Model Card
A one-page document that tells you more about a model than the entire vendor pitch deck. If they don't have one, that itself is the answer.
The Technical Definition
A model card is a standardized document that describes a machine learning model’s intended use, training data, evaluation results, performance across different subgroups, known limitations, and ethical considerations. The format was proposed in a 2018 paper by Margaret Mitchell and colleagues at Google (“Model Cards for Model Reporting”). It has since become standard practice at Google, Hugging Face, OpenAI, Anthropic, and most serious model providers.
A complete model card answers a short list of blunt questions. What is this model? What was it trained on? What is it for? What is it not for? How well does it perform, and on what benchmarks? Where does it fail? Who tested it, and who is responsible for it?
What This Actually Means for Your Business
Your AI vendor has a pitch deck, a website, and a sales engineer. None of those tell you anything about the model. The model card does.
If a vendor cannot produce a model card for the model behind their product, one of three things is true. They don’t know what model they’re using (they’re reselling someone else’s API and haven’t checked). They know but don’t want to share (the model is older or weaker than the pitch implies). Or they know and don’t think it matters (which tells you something about how they handle every other question they don’t want to answer). All three are signals.
If they do produce one, read it for what’s in the limitations section. That’s the part written by the people who know the model best, often grudgingly. Anthropic’s model cards say their models can refuse appropriate requests, hallucinate facts, and be jailbroken. OpenAI’s GPT-4 system card describes the model’s specific weaknesses on math, citations, and certain reasoning tasks. Those statements aren’t disclaimers — they’re a map of where the model will fail in your business, written by the people most likely to know.
A good model card also tells you what the model wasn’t tested on. Performance metrics are usually reported on standard benchmarks. Your business is not a standard benchmark. If the model card reports excellent performance on academic question answering and you’re deploying it for medical claims review, the model card hasn’t told you the model is good for your use case. It has told you the vendor doesn’t know.
Reality Check
What the vendor says: “We can share a detailed performance overview during procurement.”
What that means in practice: They don’t have a model card, or the one they have is worse than they want you to see. A model card is a public-facing document by definition. If it’s NDA-only, it’s not a model card. It’s a custom slide.
What Operators Actually Do
Procurement teams that buy AI seriously start every evaluation with the model card. Before the demo, before the reference call, before the proof of concept. Fifteen minutes with the document tells you whether the rest of the process is worth the calendar time.
They look for four specific things. A clear statement of intended use, written in plain English, that matches what the vendor is trying to sell you. Quantitative performance numbers on benchmarks they’ve heard of, reported with confidence intervals or version numbers attached. A subgroup analysis — performance broken out by demographic, geography, language, or domain — because aggregate numbers hide the failures that get you sued. And a limitations section longer than two sentences.

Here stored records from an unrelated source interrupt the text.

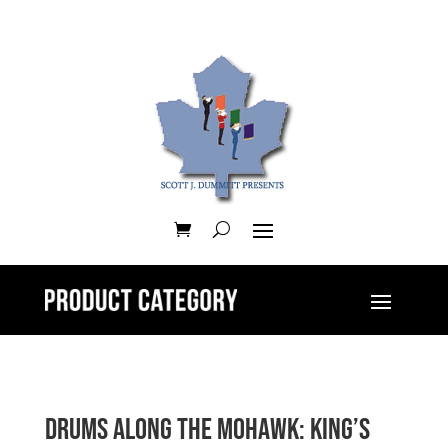
Drums along the Mohawk: King’s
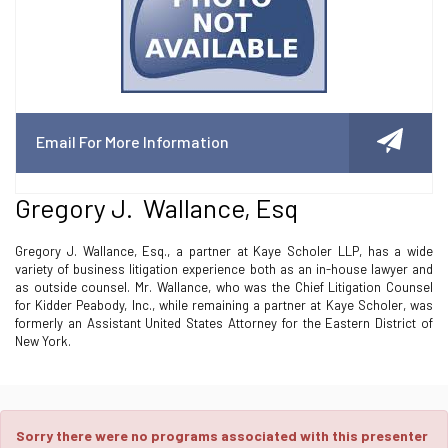
Email For More Information
Gregory J. Wallance, Esq
Gregory J. Wallance, Esq., a partner at Kaye Scholer LLP, has a wide
variety of business litigation experience both as an in-house lawyer and
as outside counsel. Mr. Wallance, who was the Chief Litigation Counsel
for Kidder Peabody, Inc., while remaining a partner at Kaye Scholer, was
formerly an Assistant United States Attorney for the Eastern District of
New York.
Sorry there were no programs associated with this presenter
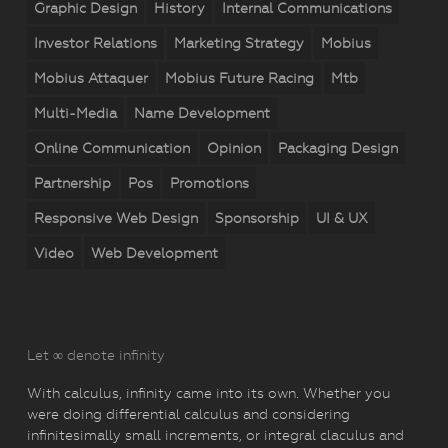
Graphic Design
History
Internal Communications
Investor Relations
Marketing Strategy
Mobius
Mobius Attaquer
Mobius Future Racing
Mtb
Multi-Media
Name Development
Online Communication
Opinion
Packaging Design
Partnership
Pos
Promotions
Responsive Web Design
Sponsorship
UI & UX
Video
Web Development
Let ∞ denote infinity
With calculus, infinity came into its own. Whether you
were doing differential calculus and considering
infinitesimally small increments, or integral claculus and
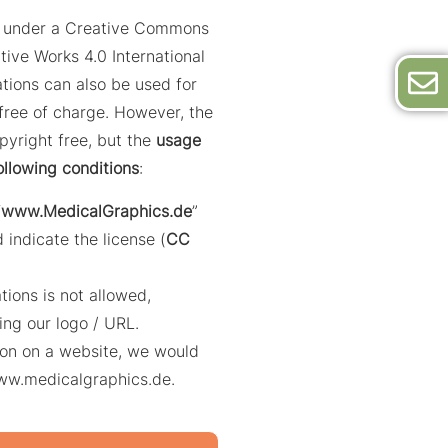
ed under a Creative Commons
tive Works 4.0 International
trations can also be used for
ree of charge. However, the
opyright free, but the
usage
ollowing conditions
:
“
www.MedicalGraphics.de
”
 indicate the license (
CC
ations is not allowed,
ing our logo / URL.
ation on a website, we would
www.medicalgraphics.de.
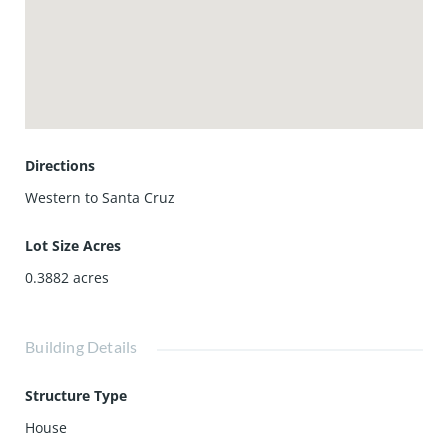
hillsides of Friendship Park. Imagine waking up to this
breathtaking backdrop each day, or unwinding each
evening as the sunsets paint the sky. Close to shopping,
entertainment, and easy freeway access. Cherished for
generations, seize this rare opportunity to make this home
your own.
Directions
Western to Santa Cruz
Lot Size Acres
0.3882
acres
Building Details
Structure Type
House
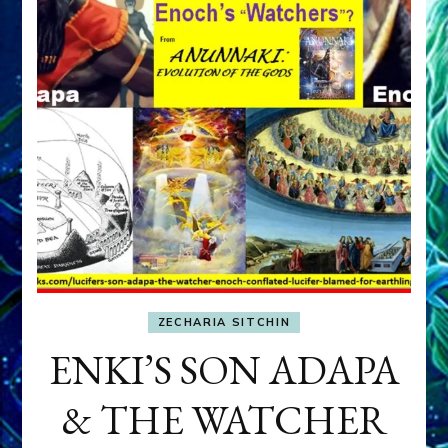
ZECHARIA SITCHIN
ENKI’S SON ADAPA
& THE WATCHER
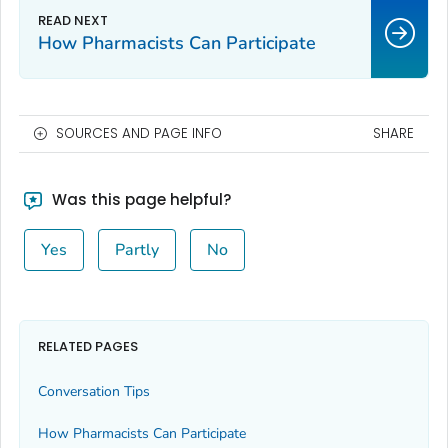
How Pharmacists Can Participate
SOURCES AND PAGE INFO
SHARE
Was this page helpful?
Yes
Partly
No
RELATED PAGES
Conversation Tips
How Pharmacists Can Participate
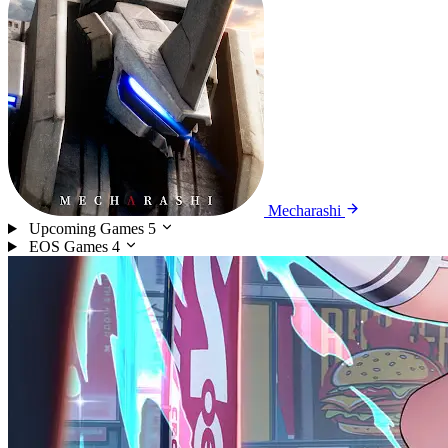
Mecharashi
Upcoming Games
5
EOS Games
4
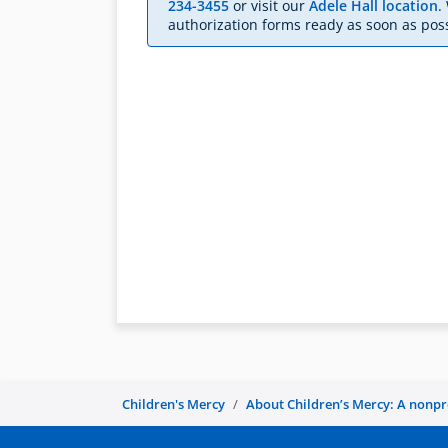
234-3455
or visit our
Adele Hall location
.
authorization forms ready as soon as poss
Children's Mercy
About Children’s Mercy: A nonprof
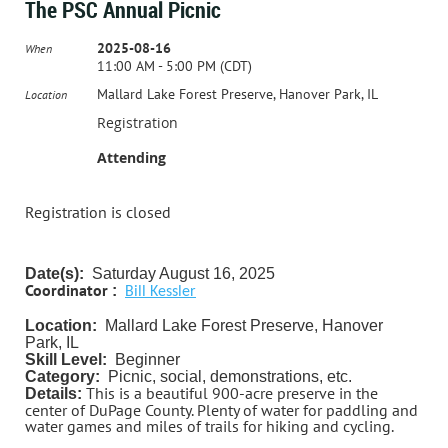
The PSC Annual Picnic
2025-08-16
When
11:00 AM - 5:00 PM (CDT)
Mallard Lake Forest Preserve, Hanover Park, IL
Location
Registration
Attending
Registration is closed
Date(s):
Saturday August 16, 2025
Coordinator
:
Bill Kessler
Location:
Mallard Lake Forest Preserve, Hanover
Park, IL
Skill Level:
Beginner
Category:
Picnic, social, demonstrations, etc.
This is a beautiful 900-acre preserve in the
Details:
center of DuPage County. Plenty of water for paddling and
water games and miles of trails for hiking and cycling.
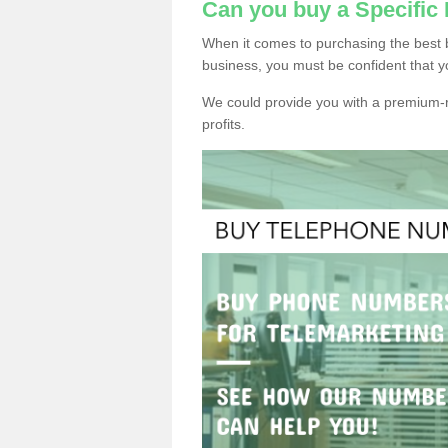
Can you buy a Specifi
When it comes to purchasing the best
business, you must be confident that y
We could provide you with a premium-r
profits.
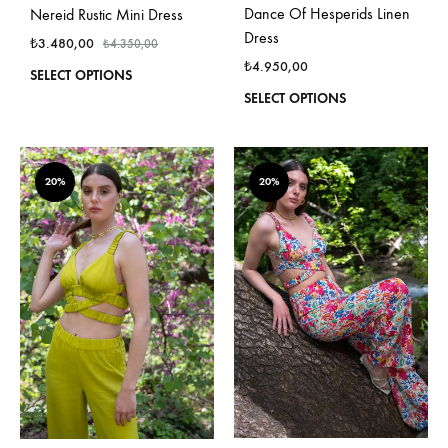
Dance Of Hesperids Linen
Nereid Rustic Mini Dress
Dress
₺
3.480,00
₺
4.350,00
₺
4.950,00
This
SELECT OPTIONS
product
This
SELECT OPTIONS
has
produ
multiple
has
variants.
multi
The
varian
20%
20%
options
The
may
optio
be
may
chosen
be
on
chos
the
on
product
the
page
produ
page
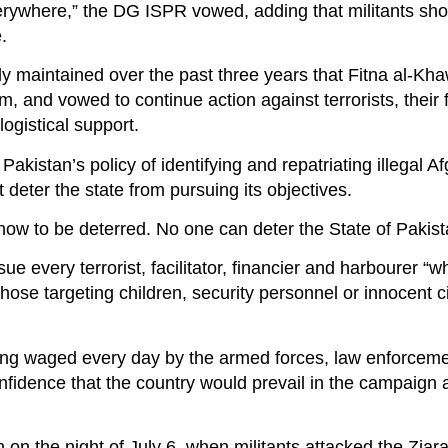
verywhere,” the DG ISPR vowed, adding that militants sho
.
tly maintained over the past three years that Fitna al-Kha
, and vowed to continue action against terrorists, their f
logistical support.
akistan’s policy of identifying and repatriating illegal A
t deter the state from pursuing its objectives.
w to be deterred. No one can deter the State of Pakista
 every terrorist, facilitator, financier and harbourer “w
those targeting children, security personnel or innocent ci
being waged every day by the armed forces, law enforcem
nfidence that the country would prevail in the campaign 
on the night of July 6, when militants attacked the Ziar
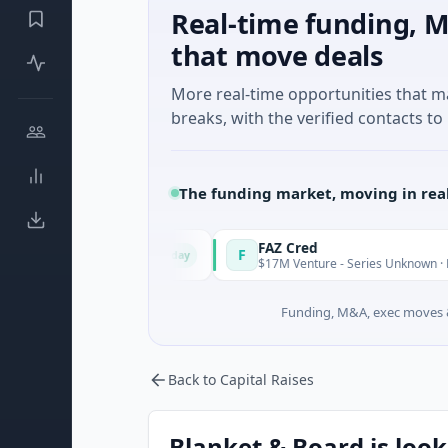
Real-time funding, M
that move deals
More real-time opportunities that 
breaks, with the verified contacts to 
The funding market, moving in rea
gy Solutions
FAZ Cred
F
Today
uring
$17M Venture - Series Unknown · Financial Ser
Funding, M&A, exec moves &
Back to Capital Raises
Blanket & Board is look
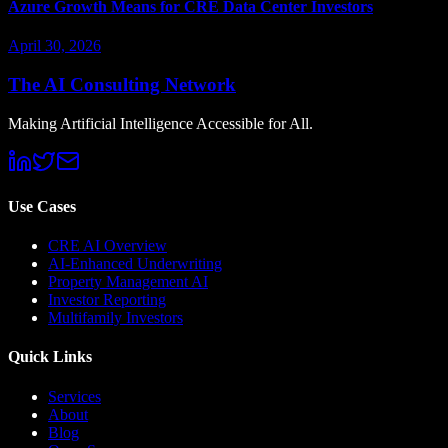
Azure Growth Means for CRE Data Center Investors
April 30, 2026
The AI Consulting Network
Making Artificial Intelligence Accessible for All.
Use Cases
CRE AI Overview
AI-Enhanced Underwriting
Property Management AI
Investor Reporting
Multifamily Investors
Quick Links
Services
About
Blog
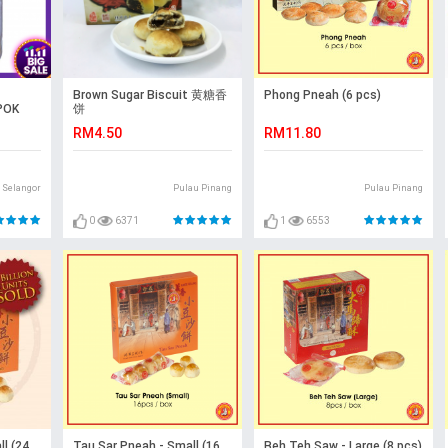
Brown Sugar Biscuit 黄糖香
Phong Pneah (6 pcs)
POK
饼
RM4.50
RM11.80
Selangor
Pulau Pinang
Pulau Pinang
0
6371
1
6553
l (24
Tau Sar Pneah - Small (16
Beh Teh Saw - Large (8 pcs)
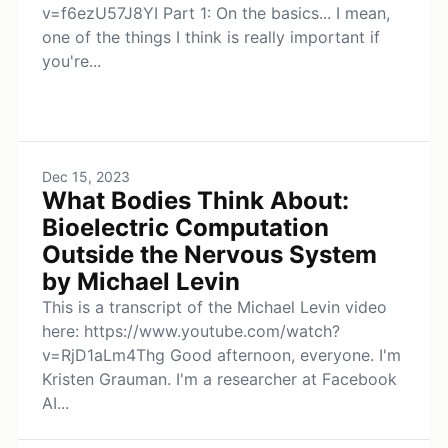
v=f6ezU57J8YI Part 1: On the basics... I mean,
one of the things I think is really important if
you're...
Dec 15, 2023
What Bodies Think About:
Bioelectric Computation
Outside the Nervous System
by Michael Levin
This is a transcript of the Michael Levin video
here: https://www.youtube.com/watch?
v=RjD1aLm4Thg Good afternoon, everyone. I'm
Kristen Grauman. I'm a researcher at Facebook
AI...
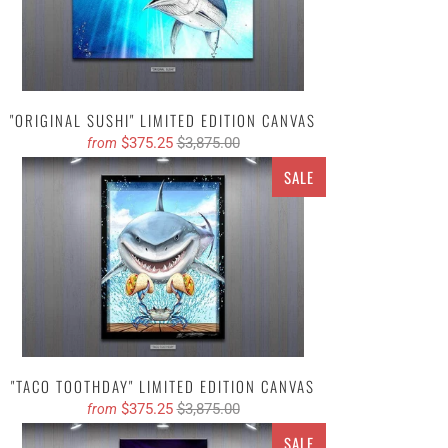
"ORIGINAL SUSHI" LIMITED EDITION CANVAS
$375.25
$3,875.00
from
SALE
"TACO TOOTHDAY" LIMITED EDITION CANVAS
$375.25
$3,875.00
from
SALE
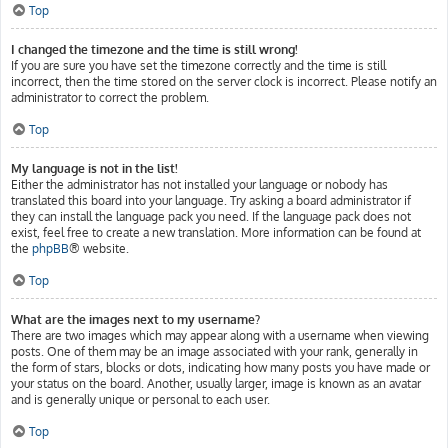
Top
I changed the timezone and the time is still wrong!
If you are sure you have set the timezone correctly and the time is still
incorrect, then the time stored on the server clock is incorrect. Please notify an
administrator to correct the problem.
Top
My language is not in the list!
Either the administrator has not installed your language or nobody has
translated this board into your language. Try asking a board administrator if
they can install the language pack you need. If the language pack does not
exist, feel free to create a new translation. More information can be found at
the
phpBB
® website.
Top
What are the images next to my username?
There are two images which may appear along with a username when viewing
posts. One of them may be an image associated with your rank, generally in
the form of stars, blocks or dots, indicating how many posts you have made or
your status on the board. Another, usually larger, image is known as an avatar
and is generally unique or personal to each user.
Top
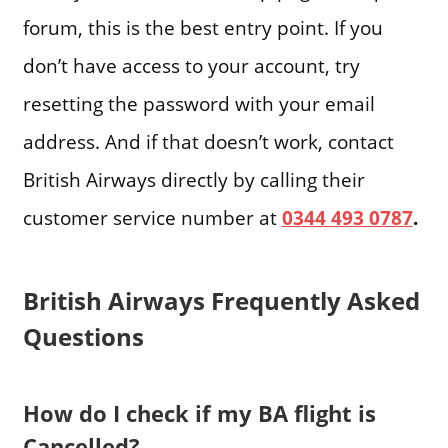
forum, this is the best entry point. If you
don’t have access to your account, try
resetting the password with your email
address. And if that doesn’t work, contact
British Airways directly by calling their
customer service number at
0344 493 0787
.
British Airways Frequently Asked
Questions
How do I check if my BA flight is
Cancelled?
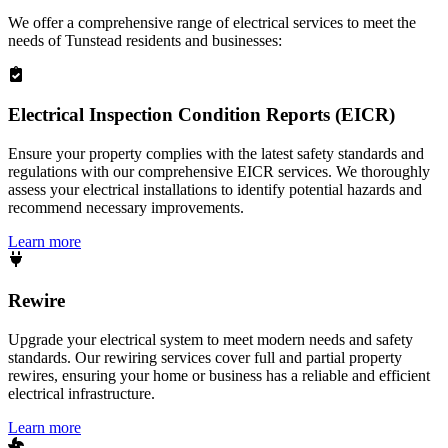
We offer a comprehensive range of electrical services to meet the
needs of
Tunstead
residents and businesses:
Electrical Inspection Condition Reports (EICR)
Ensure your property complies with the latest safety standards and
regulations with our comprehensive EICR services. We thoroughly
assess your electrical installations to identify potential hazards and
recommend necessary improvements.
Learn more
Rewire
Upgrade your electrical system to meet modern needs and safety
standards. Our rewiring services cover full and partial property
rewires, ensuring your home or business has a reliable and efficient
electrical infrastructure.
Learn more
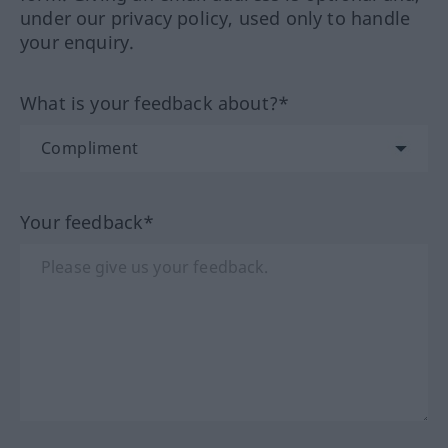
under our privacy policy, used only to handle
your enquiry.
What is your feedback about?*
Your feedback*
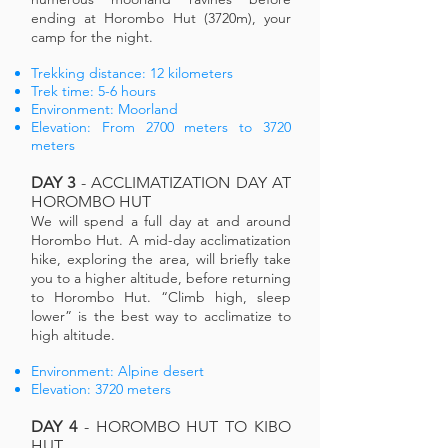
ending at Horombo Hut (3720m), your
camp for the night.
Trekking distance: 12 kilometers
Trek time: 5-6 hours
Environment: Moorland
Elevation: From 2700 meters to 3720
meters
DAY 3
- ACCLIMATIZATION DAY AT
HOROMBO HUT
We will spend a full day at and around
Horombo Hut. A mid-day acclimatization
hike, exploring the area, will briefly take
you to a higher altitude, before returning
to Horombo Hut. “Climb high, sleep
lower” is the best way to acclimatize to
high altitude.
Environment: Alpine desert
Elevation: 3720 meters
DAY 4
- HOROMBO HUT TO KIBO
HUT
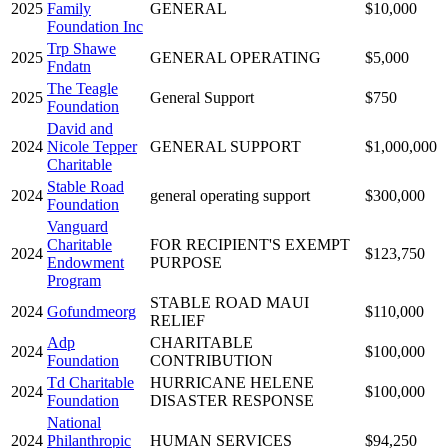
2025
Family
GENERAL
$10,000
Foundation Inc
Trp Shawe
2025
GENERAL OPERATING
$5,000
Fndatn
The Teagle
2025
General Support
$750
Foundation
David and
2024
Nicole Tepper
GENERAL SUPPORT
$1,000,000
Charitable
Stable Road
2024
general operating support
$300,000
Foundation
Vanguard
Charitable
FOR RECIPIENT'S EXEMPT
2024
$123,750
Endowment
PURPOSE
Program
STABLE ROAD MAUI
2024
Gofundmeorg
$110,000
RELIEF
Adp
CHARITABLE
2024
$100,000
Foundation
CONTRIBUTION
Td Charitable
HURRICANE HELENE
2024
$100,000
Foundation
DISASTER RESPONSE
National
2024
Philanthropic
HUMAN SERVICES
$94,250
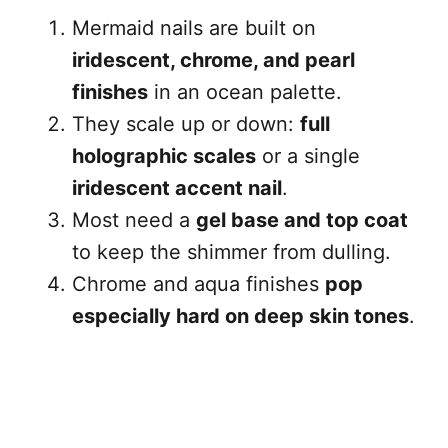
Mermaid nails are built on
iridescent, chrome, and pearl
finishes
in an ocean palette.
They scale up or down:
full
holographic scales
or a single
iridescent accent nail
.
Most need a
gel base and top coat
to keep the shimmer from dulling.
Chrome and aqua finishes
pop
especially hard on deep skin tones
.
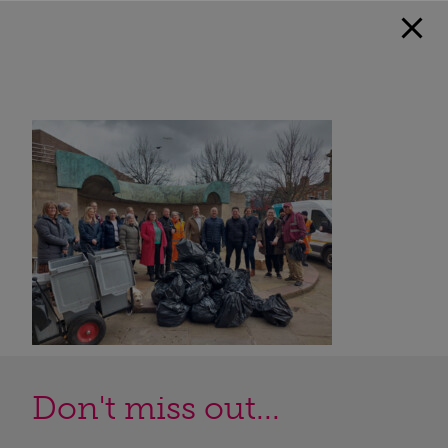
Don't miss out...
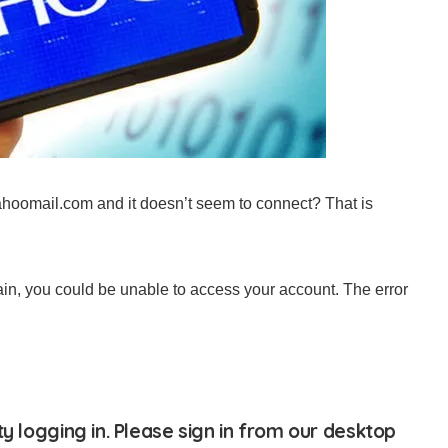
yahoomail.com and it doesn’t seem to connect? That is
n, you could be unable to access your account. The error
ty logging in. Please sign in from our desktop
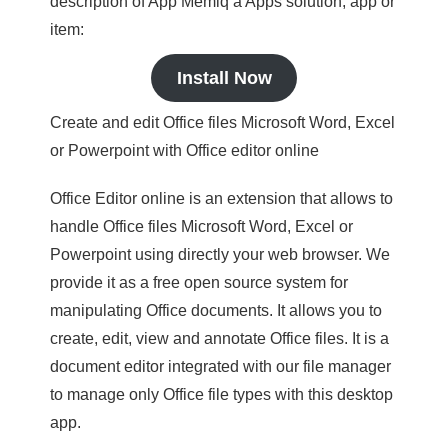
description of App Memiq a Apps solution, app or
item:
Install Now
Create and edit Office files Microsoft Word, Excel
or Powerpoint with Office editor online
Office Editor online is an extension that allows to
handle Office files Microsoft Word, Excel or
Powerpoint using directly your web browser. We
provide it as a free open source system for
manipulating Office documents. It allows you to
create, edit, view and annotate Office files. It is a
document editor integrated with our file manager
to manage only Office file types with this desktop
app.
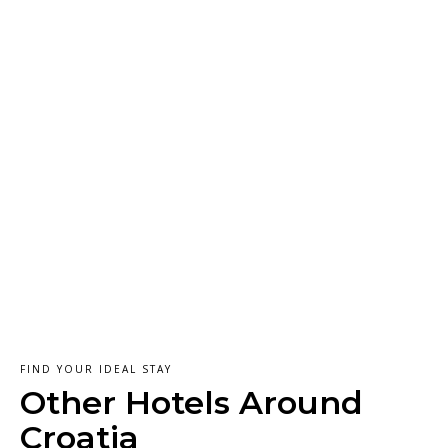
FIND YOUR IDEAL STAY
Other Hotels Around
Croatia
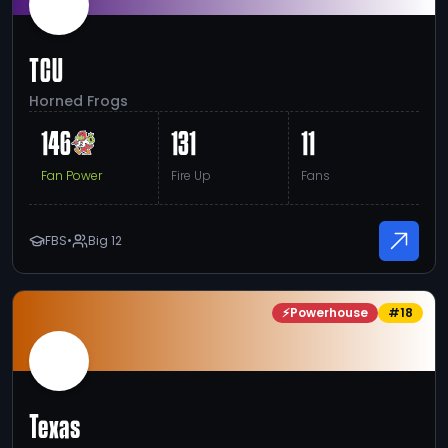
TCU
Horned Frogs
146
131
11
Fan Power
Fire Up
Fans
FBS
•
Big 12
⚡
Powerhouse
#
18
Texas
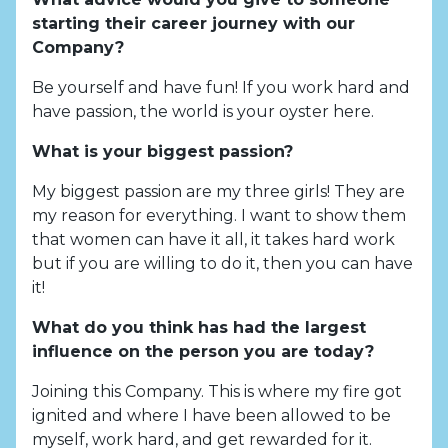
starting their career journey with our
Company?
Be yourself and have fun! If you work hard and
have passion, the world is your oyster here.
What is your biggest passion?
My biggest passion are my three girls! They are
my reason for everything. I want to show them
that women can have it all, it takes hard work
but if you are willing to do it, then you can have
it!
What do you think has had the largest
influence on the person you are today?
Joining this Company. This is where my fire got
ignited and where I have been allowed to be
myself, work hard, and get rewarded for it.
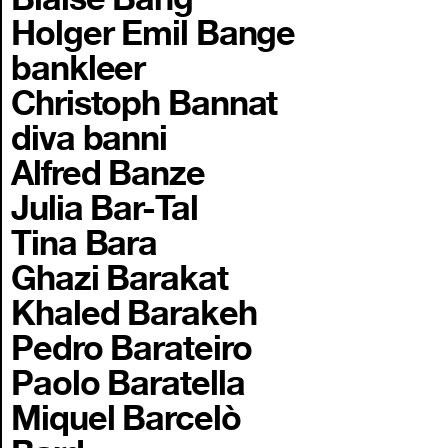
Holger Emil Bange
bankleer
Christoph Bannat
diva banni
Alfred Banze
Julia Bar-Tal
Tina Bara
Ghazi Barakat
Khaled Barakeh
Pedro Barateiro
Paolo Baratella
Miquel Barcelò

They also use the model card to write their own acceptance tests. If the card says the model performs well on English-language summarization and your business runs in Spanish, your acceptance test runs in Spanish. If the card says the model has limited performance on long context, your acceptance test uses your longest documents. The model card tells you where the cliff is. Your job is to walk to the edge before you sign the contract.
The operators who skip this step pay for it later, usually in front of a customer.
The Questions to Ask
-
Can I have the model card? If yes, read it before the next call. If no, you’ve already learned the most important thing about how this vendor operates.
-
What’s in the limitations section? Read it out loud on a call with the vendor. Watch how they react to their own document. Discomfort is information.
-
What testing did you do for our specific use case? The published model card is generic. Your use case is not. If they haven’t tested for your domain, your acceptance tests are the audit.